Page-level text extractions:
+ + + + +

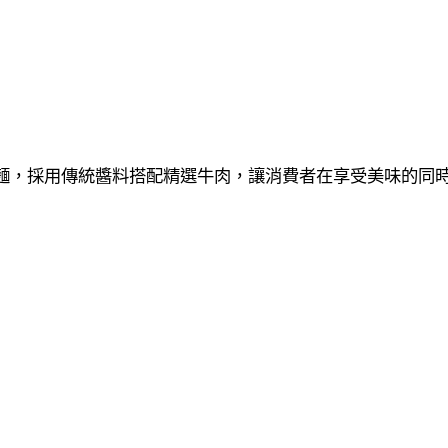
肉麵，採用傳統醬料搭配精選牛肉，讓消費者在享受美味的同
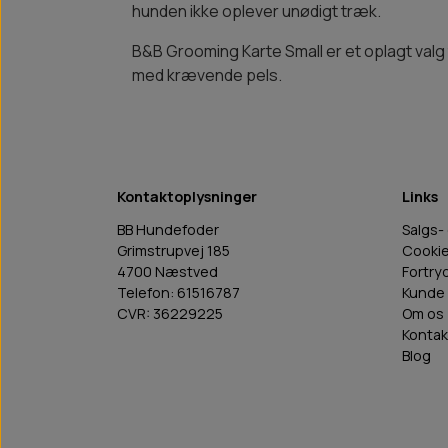
hunden ikke oplever unødigt træk.
B&B Grooming Karte Small er et oplagt valg
med krævende pels.
Kontaktoplysninger
Links
BB Hundefoder
Salgs-
Grimstrupvej 185
Cooki
4700 Næstved
Fortry
Telefon: 61516787
Kunde 
CVR: 36229225
Om os
Kontak
Blog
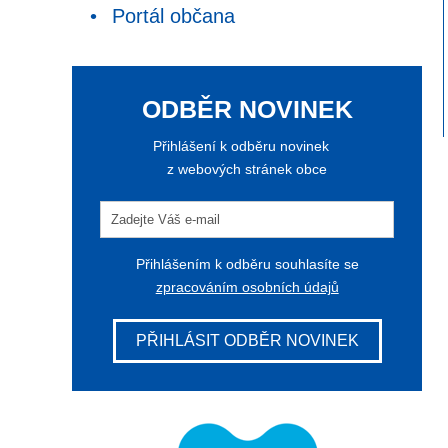
Portál občana
ODBĚR NOVINEK
Přihlášení k odběru novinek
z webových stránek obce
Přihlášením k odběru souhlasíte se
zpracováním osobních údajů
PŘIHLÁSIT ODBĚR NOVINEK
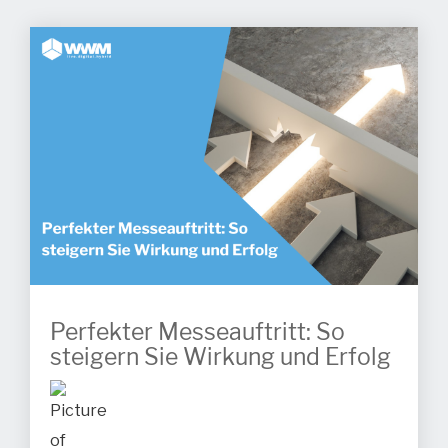
Perfekter Messeauftritt: So
steigern Sie Wirkung und Erfolg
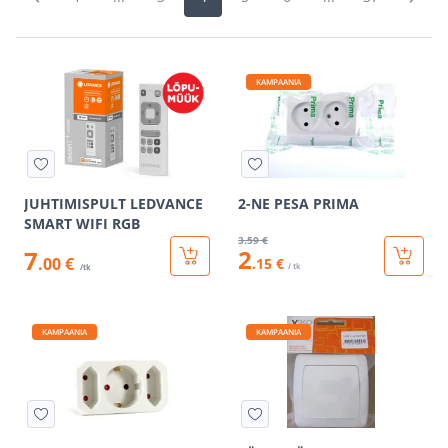
KAMPAANIA
JUHTIMISPULT LEDVANCE
2-NE PESA PRIMA
SMART WIFI RGB
3
.59 €
2
7
.00 €
.15 €
/ tk
/tk
KAMPAANIA
KAMPAANIA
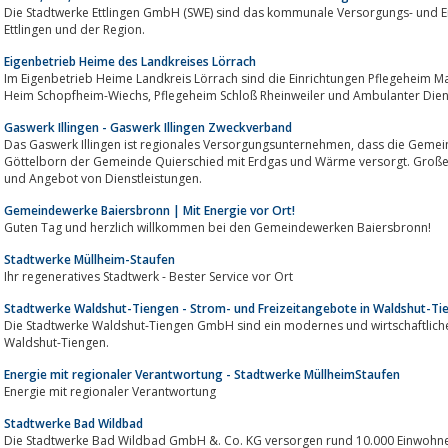
Die Stadtwerke Ettlingen GmbH (SWE) sind das kommunale Versorgungs- und E
Ettlingen und der Region.
Eigenbetrieb Heime des Landkreises Lörrach
Im Eigenbetrieb Heime Landkreis Lörrach sind die Einrichtungen Pflegeheim Markgräflerla
Heim Schopfheim-Wiechs, Pflegeheim Schloß Rheinweiler und Ambulan
Gaswerk Illingen - Gaswerk Illingen Zweckverband
Das Gaswerk Illingen ist regionales Versorgungsunternehmen, dass die Gemeinden Illingen, Merchweiler und den Ortsteil
Göttelborn der Gemeinde Quierschied mit Erdgas und Wärme versorgt. Großes
und Angebot von Dienstleistungen.
Gemeindewerke Baiersbronn | Mit Energie vor Ort!
Guten Tag und herzlich willkommen bei den Gemeindewerken Baiersbronn!
Stadtwerke Müllheim-Staufen
Ihr regeneratives Stadtwerk - Bester Service vor Ort
Stadtwerke Waldshut-Tiengen - Strom- und Freizeitangebote in Waldshut-Ti
Die Stadtwerke Waldshut-Tiengen GmbH sind ein modernes und wirtschaftlich
Waldshut-Tiengen.
Energie mit regionaler Verantwortung - Stadtwerke MüllheimStaufen
Energie mit regionaler Verantwortung
Stadtwerke Bad Wildbad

+ + + + +

● **What the task requires**: Your answer must be an exact copy of the records, without the pictures.

● **Exercise response**:
肉麵，採用傳統醬料搭配精選牛肉，讓消費者在享受美味的同
hunden ikke oplever unødigt træk.
B&B Grooming Karte Small er et oplagt valg
med krævende pels.
Kontaktoplysninger
Links
BB Hundefoder
Salgs-
Grimstrupvej 185
Cooki
4700 Næstved
Fortry
Telefon: 61516787
Kunde 
CVR: 36229225
Om os
Kontak
Blog
Portál občana
ODBĚR NOVINEK
Přihlášení k odběru novinek
z webových stránek obce
Přihlášením k odběru souhlasíte se
zpracováním osobních údajů
PŘIHLÁSIT ODBĚR NOVINEK
Perfekter Messeauftritt: So
steigern Sie Wirkung und Erfolg
KAMPAANIA
JUHTIMISPULT LEDVANCE
2-NE PESA PRIMA
SMART WIFI RGB
3
.59 €
2
7
.00 €
.15 €
/ tk
/tk
KAMPAANIA
KAMPAANIA
Die Stadtwerke Ettlingen GmbH (SWE) sind das kommunale Versorgungs- und E
Ettlingen und der Region.
Eigenbetrieb Heime des Landkreises Lörrach
Im Eigenbetrieb Heime Landkreis Lörrach sind die Einrichtungen Pflegeheim Markgräflerla
Heim Schopfheim-Wiechs, Pflegeheim Schloß Rheinweiler und Ambulan
Gaswerk Illingen - Gaswerk Illingen Zweckverband
Das Gaswerk Illingen ist regionales Versorgungsunternehmen, dass die Gemeinden Illingen, Merchweiler und den Ortsteil
Göttelborn der Gemeinde Quierschied mit Erdgas und Wärme versorgt. Großes
und Angebot von Dienstleistungen.
Gemeindewerke Baiersbronn | Mit Energie vor Ort!
Guten Tag und herzlich willkommen bei den Gemeindewerken Baiersbronn!
Stadtwerke Müllheim-Staufen
Ihr regeneratives Stadtwerk - Bester Service vor Ort
Stadtwerke Waldshut-Tiengen - Strom- und Freizeitangebote in Waldshut-Ti
Die Stadtwerke Waldshut-Tiengen GmbH sind ein modernes und wirtschaftlich
Waldshut-Tiengen.
Energie mit regionaler Verantwortung - Stadtwerke MüllheimStaufen
Energie mit regionaler Verantwortung
Stadtwerke Bad Wildbad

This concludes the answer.